• INSTRUCTIONS TO FOLLOW
Transcribe all the entries word for word, but omit the images.

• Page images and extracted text
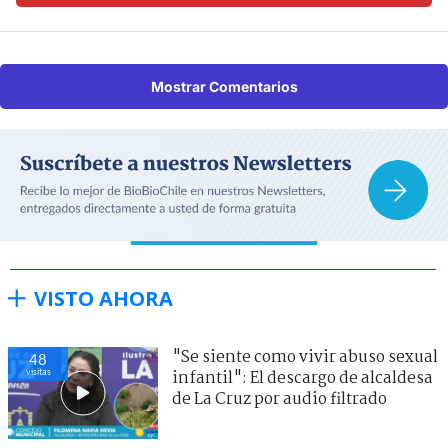
Mostrar Comentarios
VISTO AHORA
"Se siente como vivir abuso sexual
48
visitas
infantil": El descargo de alcaldesa
de La Cruz por audio filtrado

• RESULT BELOW
Mostrar Comentarios
VISTO AHORA
"Se siente como vivir abuso sexual
48
visitas
infantil": El descargo de alcaldesa
de La Cruz por audio filtrado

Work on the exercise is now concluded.